Tired of running to the bathroom? Try out some of the tips below to try and get some relief!

Morning sickness (aka. “Nausea and Vomiting in Pregnancy“) takes no prisoners and shows no mercy. It can strike any pregnant woman at any time during the day–“morning sickness” is a misnomer–and in some cases can last weeks or even months.

Why does this common symptom of pregnancy strike so many of us?

There are several reasons why you may be feeling nauseous during your pregnancy. Increased hormone levels - especially in those first couple months - are one of the most common reasons for your frequent trips to the toilet. Reduced blood sugar levels can also contribute to feeling unwell and bogged down. Many pregnant people also experience increased morning sickness when they are under a lot of stress and when they haven’t rested enough.

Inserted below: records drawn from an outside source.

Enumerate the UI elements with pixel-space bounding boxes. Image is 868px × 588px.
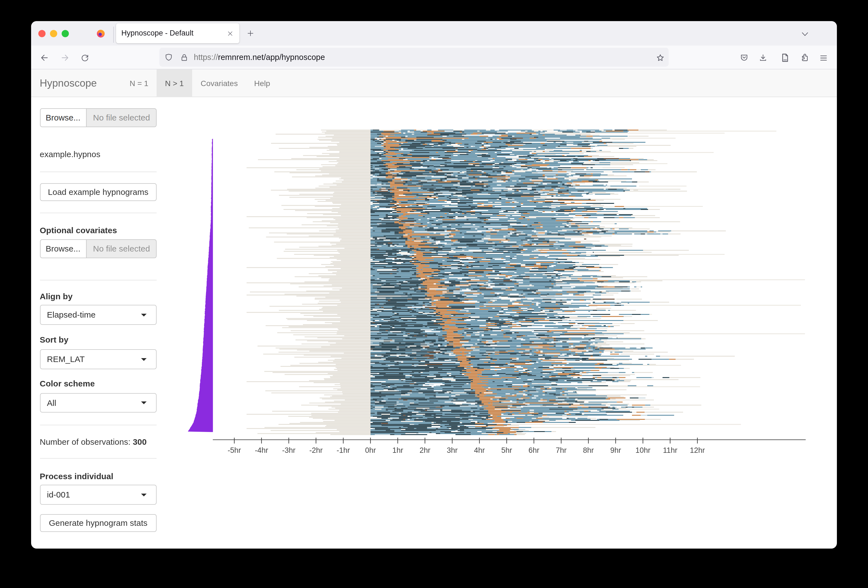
svg-text:-1hr: -1hr: [337, 446, 350, 454]
svg-text:4hr: 4hr: [474, 446, 485, 454]
svg-text:-4hr: -4hr: [255, 446, 268, 454]
svg-text:-3hr: -3hr: [282, 446, 295, 454]
svg-text:-5hr: -5hr: [228, 446, 241, 454]
svg-text:2hr: 2hr: [419, 446, 430, 454]
svg-text:3hr: 3hr: [447, 446, 458, 454]
svg-text:12hr: 12hr: [690, 446, 705, 454]
svg-text:-2hr: -2hr: [309, 446, 323, 454]
svg-text:1hr: 1hr: [392, 446, 403, 454]
svg-text:11hr: 11hr: [663, 446, 677, 454]
svg-text:10hr: 10hr: [635, 446, 650, 454]
svg-text:8hr: 8hr: [583, 446, 593, 454]
svg-text:5hr: 5hr: [501, 446, 512, 454]
svg-text:0hr: 0hr: [365, 446, 376, 454]
svg-text:9hr: 9hr: [610, 446, 621, 454]
svg-text:7hr: 7hr: [556, 446, 567, 454]
svg-text:6hr: 6hr: [528, 446, 539, 454]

What can we do to help the nausea go away?

1. Drinking Herbal Teas

Both Ginger and Spearmint are gentle and safe herbs to use during pregnancy. They are soothing digestives and can provide welcome comfort for mama. Try the Matraea Ginger Mint Tea made with certified organic ginger root and spearmint leaf. Delicious hot or cold this is a great way to soothe your stomach.

2.Use naturally scented peppermint products

Using a naturally scented peppermint body product such as our organic Mint Bliss Lip Balm can soothe in a couple ways. It’s rich moisture from organic shea butter is perfect for replenishing dry, chapped lips. The organic peppermint oil leaves a light and refreshing tingle behind that helps cool and soothe your stomach and senses. This is a great way to find some relief if you can’t keep anything down.

3. Eat Less, More Often

Eating small meals throughout the day can help prevent an upset tummy. Try snacking on healthy options like apples and peanut butter, crackers or nuts or a couple of slices of cheese to keep your stomach from having to work overtime to digest a larger meal. Most people find they tolerate carbohydrates best in the first trimester, and then start adding higher protein foods as they feel better.  Smaller meals are more easily digested than large ones, and regular snacking prevents you from getting too full or too hungry–both of which can be nausea triggers.

4. Avoid Strong Tastes and Smells

Think of the bland comfort foods that you ate as a child, such as pasta, toast or cereal: generally speaking, the stronger the flavours the stronger the reaction.  Seemingly overnight, pesto or garlic can become intolerable!  Don’t worry, as your pregnancy progresses your diet will most likely return to normal, and your renewed appetite may surprise you!

5. Tried and True Ginger Ale

The trick here is to sip on a flat, room-temperature glass of ginger ale. The carbonated fizz may only increase the discomfort—that’s just what you’re trying to avoid!

6. Water, Water, Water

If you don’t want the added sugar in ginger ale (up to 11 teaspoons of added sugars per serving in some brands) you may find some relief with water. Anecdotal evidence suggests that women who drink a glass of water every hour have much less nausea.  Also, be sure to drink water anytime you get up during the night so that you are refreshed and hydrated come morning.

Where is the silver lining?

Many pregnant people who experience morning sickness in the early weeks and months can reasonably expect it to abate on its own around weeks 12-16 and for their regular appetite to return as well.